Home > front end >  Pandas efficiently interpolate sections of a larger dataframe
Pandas efficiently interpolate sections of a larger dataframe

Time:01-20

I have data coming in via the bloomberg API, the returned dataframe is a large singular dataframe (66 rows, 5 cols) and then sent out in one block via websocket as a singular JSON str.

I need to linearly/ simple interpolate this 66 row dataframe, however this interpolation must be performed separately for each currency (e.g.

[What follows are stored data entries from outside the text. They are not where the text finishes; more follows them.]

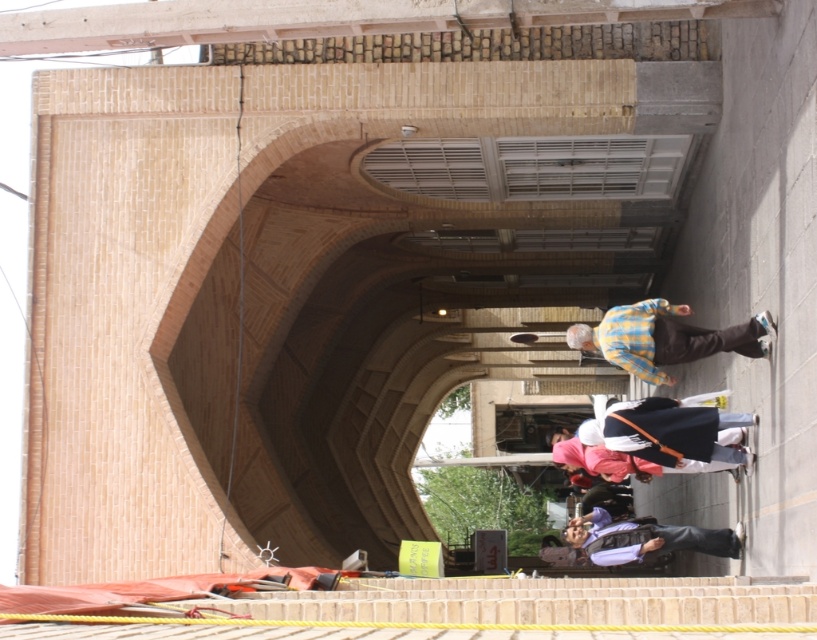 Question: Among these objects, which one is nearest to the camera?

Choices:
 (A) purple fabric pants at lower center
 (B) plaid shirt at center

Answer: (B)

Question: Is plaid shirt at center closer to camera compared to purple fabric pants at lower center?

Choices:
 (A) no
 (B) yes

Answer: (B)

Question: Is plaid shirt at center in front of purple fabric pants at lower center?

Choices:
 (A) yes
 (B) no

Answer: (A)

Question: Is the position of plaid shirt at center more distant than that of purple fabric pants at lower center?

Choices:
 (A) yes
 (B) no

Answer: (B) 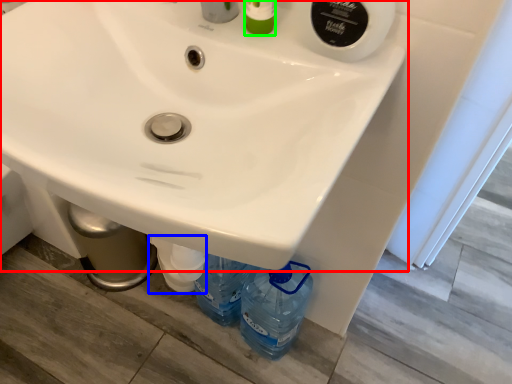 Question: Which is farther away from sink (highlighted by a red box)? bottle (highlighted by a blue box) or toiletry (highlighted by a green box)?

Choices:
 (A) bottle
 (B) toiletry

Answer: (A) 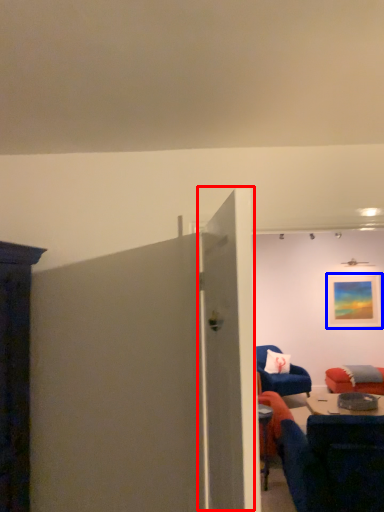 Question: Which object appears closest to the camera in this image, door (highlighted by a red box) or picture frame (highlighted by a blue box)?

Choices:
 (A) door
 (B) picture frame

Answer: (A) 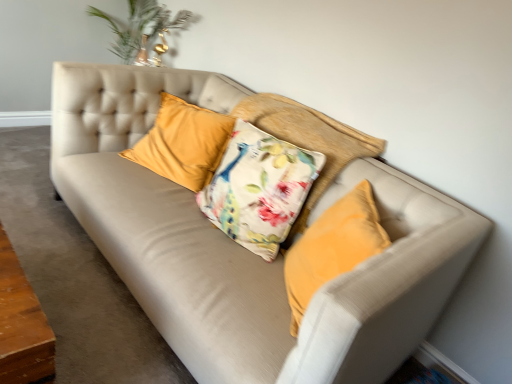 Question: Which is correct: velvet yellow pillow at center, marked as the 2th pillow in a right-to-left arrangement, is inside suede beige couch at center, or outside of it?

Choices:
 (A) inside
 (B) outside

Answer: (B)

Question: Considering the positions of velvet yellow pillow at center, the first pillow positioned from the left, and suede beige couch at center in the image, is velvet yellow pillow at center, the first pillow positioned from the left, bigger or smaller than suede beige couch at center?

Choices:
 (A) big
 (B) small

Answer: (B)

Question: Considering the real-world distances, which object is closest to the suede beige couch at center?

Choices:
 (A) floral fabric cushion at center, the 1th pillow from the right
 (B) velvet yellow pillow at center, marked as the 2th pillow in a right-to-left arrangement

Answer: (B)

Question: Which object is positioned farthest from the velvet yellow pillow at center, the first pillow positioned from the left?

Choices:
 (A) suede beige couch at center
 (B) floral fabric cushion at center, the 2th pillow in the left-to-right sequence

Answer: (A) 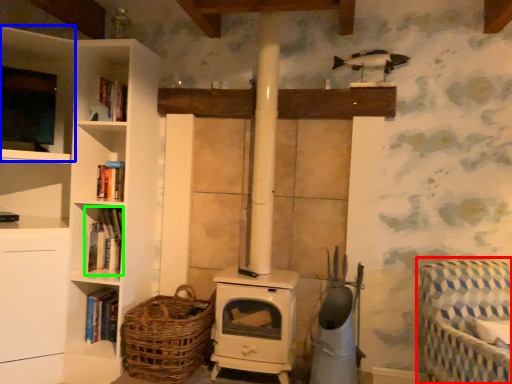 Question: Which object is the farthest from rocking chair (highlighted by a red box)? Choose among these: shelf (highlighted by a blue box) or book (highlighted by a green box).

Choices:
 (A) shelf
 (B) book

Answer: (A) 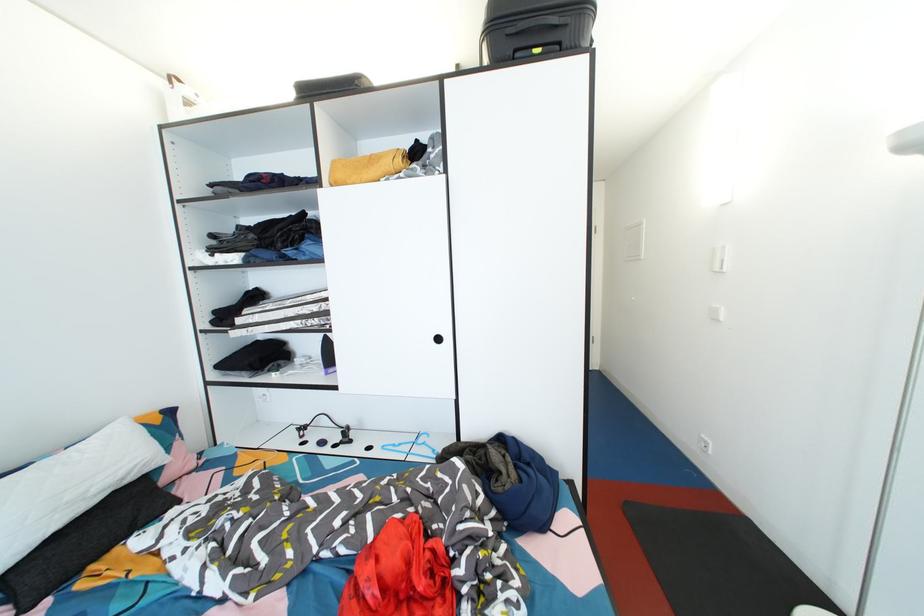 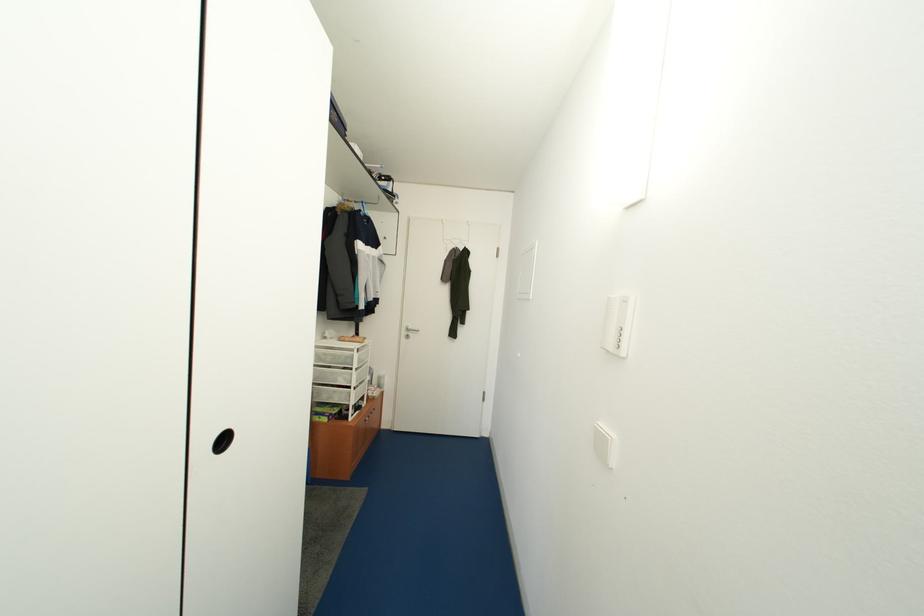 In a continuous first-person perspective shot, in which direction is the camera moving?

The cameraman moved toward right, forward. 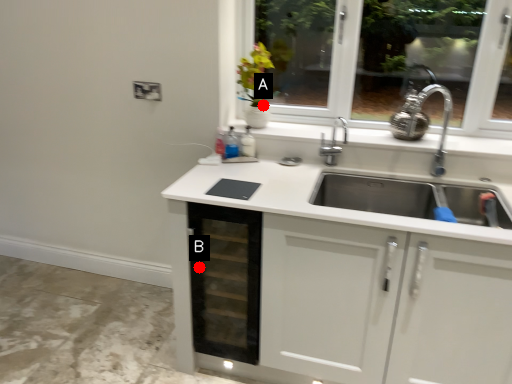 Question: Two points are circled on the image, labeled by A and B beside each circle. Which of the following is the farthest from the observer?

Choices:
 (A) A is further
 (B) B is further

Answer: (A) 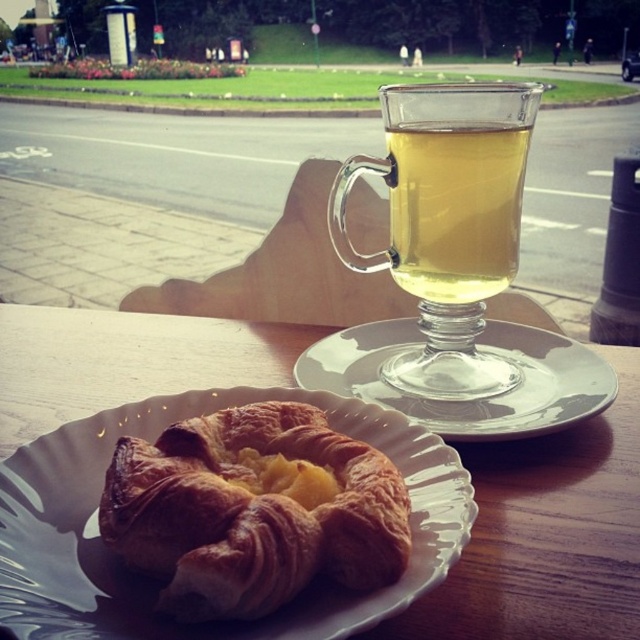 Which is in front, point (621, 356) or point (275, 470)?

Point (275, 470) is in front.

Is point (284, 358) positioned behind point (244, 481)?

Yes, it is behind point (244, 481).

I want to click on wooden table at center, so click(547, 534).

Is transparent glass saucer at center positioned before golden flaky croissant at lower left?

That is False.

Who is more distant from viewer, [536,422] or [236,483]?

Positioned behind is point [536,422].

Where is `transparent glass saucer at center`? transparent glass saucer at center is located at coordinates (470, 397).

Between golden brown flaky croissant at lower left and transparent glass saucer at center, which one is positioned higher?

transparent glass saucer at center

Is point (282, 456) closer to viewer compared to point (369, 339)?

Yes, point (282, 456) is in front of point (369, 339).

Does point (396, 536) come farther from viewer compared to point (372, 339)?

No, (396, 536) is in front of (372, 339).

Locate an element on the screen. This screenshot has width=640, height=640. golden brown flaky croissant at lower left is located at coordinates (252, 509). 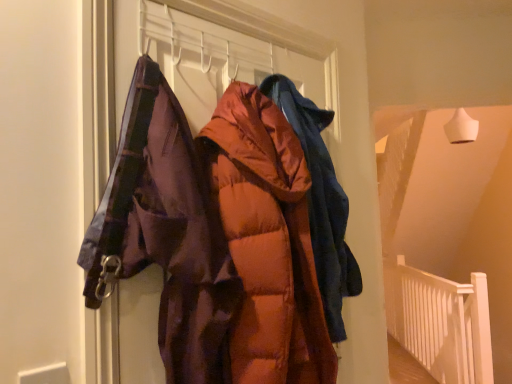 Question: Which direction should I rotate to look at orange puffy jacket at center, the second jacket in the back-to-front sequence?

Choices:
 (A) right
 (B) left

Answer: (A)

Question: Is white wooden balustrade at lower right to the right of orange puffy jacket at center, the 1th jacket from the front, from the viewer's perspective?

Choices:
 (A) no
 (B) yes

Answer: (B)

Question: Is white wooden balustrade at lower right at the left side of orange puffy jacket at center, the second jacket in the back-to-front sequence?

Choices:
 (A) no
 (B) yes

Answer: (A)

Question: Is white wooden balustrade at lower right directly adjacent to orange puffy jacket at center, the second jacket in the back-to-front sequence?

Choices:
 (A) yes
 (B) no

Answer: (B)

Question: Is white wooden balustrade at lower right closer to the viewer compared to orange puffy jacket at center, the second jacket in the back-to-front sequence?

Choices:
 (A) yes
 (B) no

Answer: (B)

Question: Can you confirm if white wooden balustrade at lower right is wider than orange puffy jacket at center, the second jacket in the back-to-front sequence?

Choices:
 (A) yes
 (B) no

Answer: (B)

Question: Is white wooden balustrade at lower right not within orange puffy jacket at center, the 1th jacket from the front?

Choices:
 (A) no
 (B) yes

Answer: (B)

Question: Considering the relative sizes of matte orange puffer jacket at center, the first jacket in the back-to-front sequence, and white wooden balustrade at lower right in the image provided, is matte orange puffer jacket at center, the first jacket in the back-to-front sequence, shorter than white wooden balustrade at lower right?

Choices:
 (A) no
 (B) yes

Answer: (B)

Question: Considering the relative sizes of matte orange puffer jacket at center, the first jacket in the back-to-front sequence, and white wooden balustrade at lower right in the image provided, is matte orange puffer jacket at center, the first jacket in the back-to-front sequence, wider than white wooden balustrade at lower right?

Choices:
 (A) no
 (B) yes

Answer: (B)

Question: From the image's perspective, is matte orange puffer jacket at center, the first jacket in the back-to-front sequence, under white wooden balustrade at lower right?

Choices:
 (A) yes
 (B) no

Answer: (B)

Question: Is matte orange puffer jacket at center, the first jacket in the back-to-front sequence, oriented away from white wooden balustrade at lower right?

Choices:
 (A) no
 (B) yes

Answer: (A)

Question: Does matte orange puffer jacket at center, the first jacket in the back-to-front sequence, lie behind white wooden balustrade at lower right?

Choices:
 (A) no
 (B) yes

Answer: (A)

Question: Is matte orange puffer jacket at center, the first jacket in the back-to-front sequence, at the right side of white wooden balustrade at lower right?

Choices:
 (A) yes
 (B) no

Answer: (B)

Question: From the image's perspective, would you say white wooden balustrade at lower right is shown under matte orange puffer jacket at center, marked as the 2th jacket in a front-to-back arrangement?

Choices:
 (A) no
 (B) yes

Answer: (B) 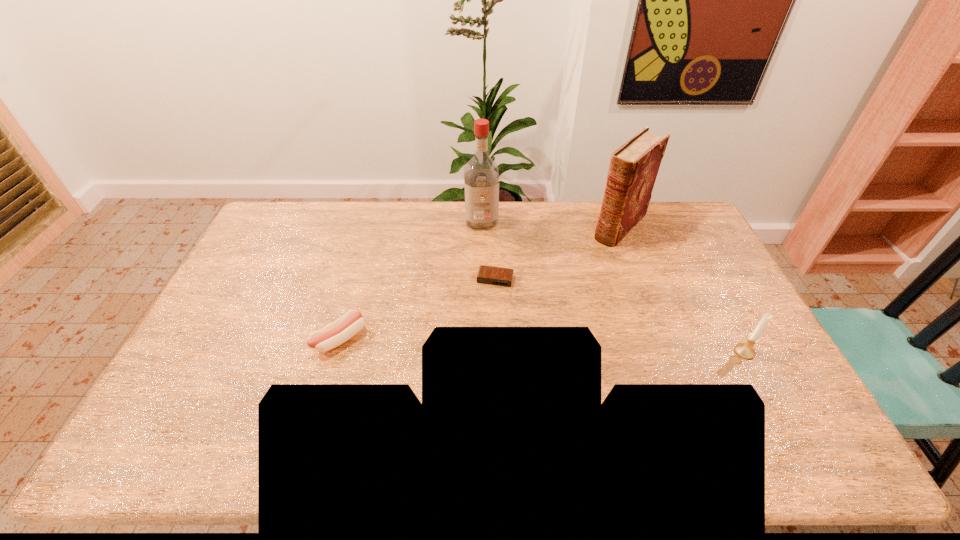 Image resolution: width=960 pixels, height=540 pixels. Identify the location of hardback book present at the far edge. (634, 166).

Locate an element on the screen. This screenshot has height=540, width=960. liquor that is at the far edge is located at coordinates (481, 176).

You are a GUI agent. You are given a task and a screenshot of the screen. Output one action in this format:
    pyautogui.click(x=<x>, y=<y>)
    Task: Click on the object that is at the right edge
    Image resolution: width=960 pixels, height=540 pixels.
    Given the screenshot: What is the action you would take?
    pyautogui.click(x=745, y=350)

In the image, there is a desktop. Identify the location of vacant area at the far edge. (516, 237).

This screenshot has width=960, height=540. In the image, there is a desktop. In order to click on vacant region at the near edge in this screenshot , I will do `click(312, 406)`.

Where is `free spot at the left edge of the desktop`? free spot at the left edge of the desktop is located at coordinates (223, 327).

Identify the location of blank space at the right edge of the desktop. (746, 328).

Find the location of `vacant space at the far left corner of the desktop`. vacant space at the far left corner of the desktop is located at coordinates (290, 203).

Find the location of a particular element. The image size is (960, 540). free space at the far right corner of the desktop is located at coordinates (671, 207).

Identify the location of free space at the near right corner. Image resolution: width=960 pixels, height=540 pixels. (742, 390). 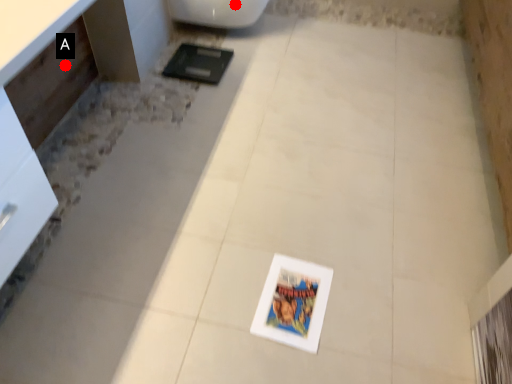 Question: Two points are circled on the image, labeled by A and B beside each circle. Which point is closer to the camera taking this photo?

KWN = Korean Won, the price is around 1190, whereas for Chinese yuan is only around 6, so we can't interpolated between currencies).

I am currently very inefficiently filtering my dataframe on the index.str so that the first 3 chars match the iterated chosen currency.

I will be very very grateful if anyone has any ideas to help speed this all up/ tips. thanks very much :)

        self.ccy_prefix = ['KWN', 'IRN', 'NTN', 'IHN', 'PPN', 'CCN']
        for ccy in self.ccy_prefix:
            #interp for each section
            df[df.index.str[:3]==ccy] = df[df.index.str[:3]==ccy].interpolate(method='linear', limit_direction='forward', axis=0)
      

Filtered for Korean Wont, note the NAN at the  4Y tenor

This does successfully work, however it is very slow and inefficient, is there a way to use a map or some other clever Pandas method, I'd attempted to find an alternative but couldn't find anything thus far.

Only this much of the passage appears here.